-------- DATASET
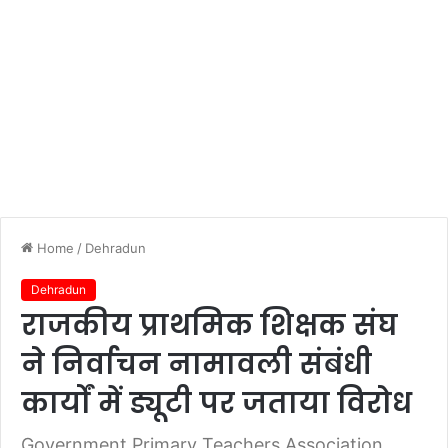
Home
/
Dehradun
Dehradun
राजकीय प्राथमिक शिक्षक संघ
ने निर्वाचन नामावली संबंधी
कार्यों में ड्यूटी पर जताया विरोध
Government Primary Teachers Association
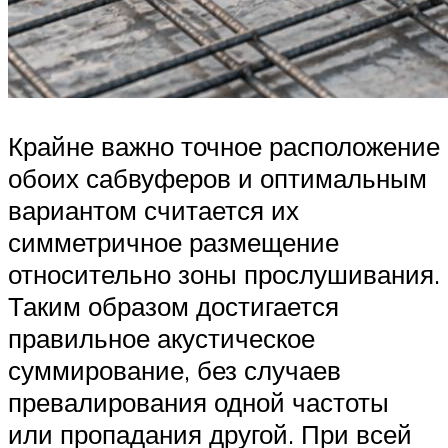
Крайне важно точное расположение
обоих сабвуферов и оптимальным
вариантом считается их
симметричное размещение
относительно зоны прослушивания.
Таким образом достигается
правильное акустическое
суммирование, без случаев
превалирования одной частоты
или пропадания другой. При всей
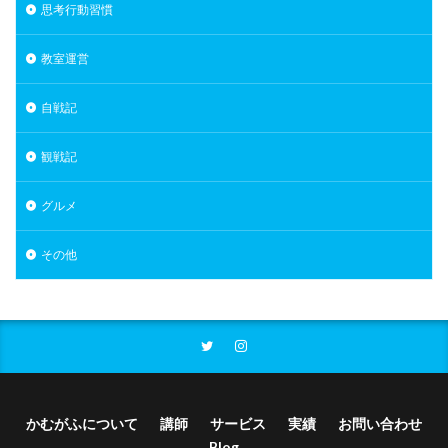
思考行動習慣
教室運営
自戦記
観戦記
グルメ
その他
かむがふについて
講師
サービス
実績
お問い合わせ
Blog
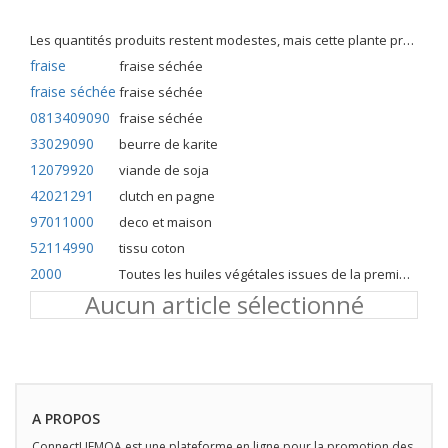
Les quantités produits restent modestes, mais cette plante présente malgré tout de nombreuses qualités. Elle est utilisé dans l'alimentation humaine et entre dans la préparation de nombreuses recettes traditionnelles africaines comme le couscous, la bouillie, les boulettes, les beignets et même le pain.
fraise
fraise séchée
fraise séchée
fraise séchée
0813409090
fraise séchée
33029090
beurre de karite
12079920
viande de soja
42021291
clutch en pagne
97011000
deco et maison
52114990
tissu coton
2000
Toutes les huiles végétales issues de la première pression à froid
Aucun article sélectionné
A PROPOS
ConnectUEMOA est une plateforme en ligne pour la promotion des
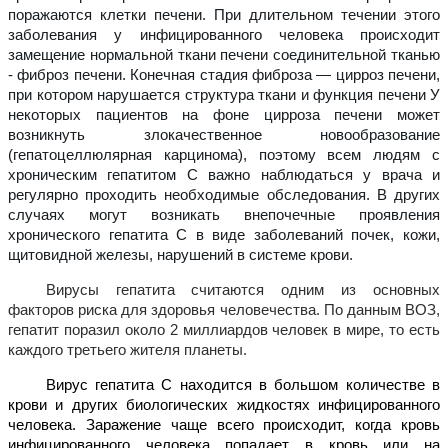
поражаются клетки печени. При длительном течении этого
заболевания у инфицированного человека происходит
замещение нормальной ткани печени соединительной тканью
- фиброз печени. Конечная стадия фиброза — цирроз печени,
при котором нарушается структура ткани и функция печени У
некоторых пациентов на фоне цирроза печени может
возникнуть злокачественное новообразование
(гепатоцеллюлярная карцинома), поэтому всем людям с
хроническим гепатитом С важно наблюдаться у врача и
регулярно проходить необходимые обследования. В других
случаях могут возникать внепочечные проявления
хронического гепатита С в виде заболеваний почек, кожи,
щитовидной железы, нарушений в системе крови.
Вирусы гепатита считаются одним из основных
факторов риска для здоровья человечества. По данным ВОЗ,
гепатит поразил около 2 миллиардов человек в мире, то есть
каждого третьего жителя планеты.
Вирус гепатита С находится в большом количестве в
крови и других биологических
жидкостях инфицированного
человека. Заражение чаще всего происходит, когда кровь
инфицированного человека попадает в кровь или на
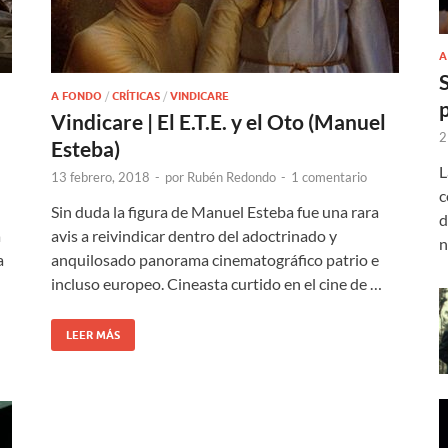
A
A FONDO
/
CRÍTICAS
/
VINDICARE
Vindicare | El E.T.E. y el Oto (Manuel
2
Esteba)
L
13 febrero, 2018
-
por
Rubén Redondo
-
1 comentario
c
Sin duda la figura de Manuel Esteba fue una rara
d
a
avis a reivindicar dentro del adoctrinado y
n
a
anquilosado panorama cinematográfico patrio e
incluso europeo. Cineasta curtido en el cine de …
LEER MÁS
----------------
▸ INSTRUCTIONS FOR THE TASK: Copy exactly the lines of the listing above between the one holding "Таким образом достигается" and the one holding "хроническим гепатитом С", inclusive; omit all pictures.

▸ ANSWER BOX:
Таким образом достигается
правильное акустическое
суммирование, без случаев
превалирования одной частоты
или пропадания другой. При всей
思考行動習慣
教室運営
自戦記
観戦記
グルメ
その他
かむがふについて
講師
サービス
実績
お問い合わせ
Blog
Les quantités produits restent modestes, mais cette plante présente malgré tout de nombreuses qualités. Elle est utilisé dans l'alimentation humaine et entre dans la préparation de nombreuses recettes traditionnelles africaines comme le couscous, la bouillie, les boulettes, les beignets et même le pain.
fraise
fraise séchée
fraise séchée
fraise séchée
0813409090
fraise séchée
33029090
beurre de karite
12079920
viande de soja
42021291
clutch en pagne
97011000
deco et maison
52114990
tissu coton
2000
Toutes les huiles végétales issues de la première pression à froid
Aucun article sélectionné
A PROPOS
ConnectUEMOA est une plateforme en ligne pour la promotion des
поражаются клетки печени. При длительном течении этого
заболевания у инфицированного человека происходит
замещение нормальной ткани печени соединительной тканью
- фиброз печени. Конечная стадия фиброза — цирроз печени,
при котором нарушается структура ткани и функция печени У
некоторых пациентов на фоне цирроза печени может
возникнуть злокачественное новообразование
(гепатоцеллюлярная карцинома), поэтому всем людям с
хроническим гепатитом С важно наблюдаться у врача и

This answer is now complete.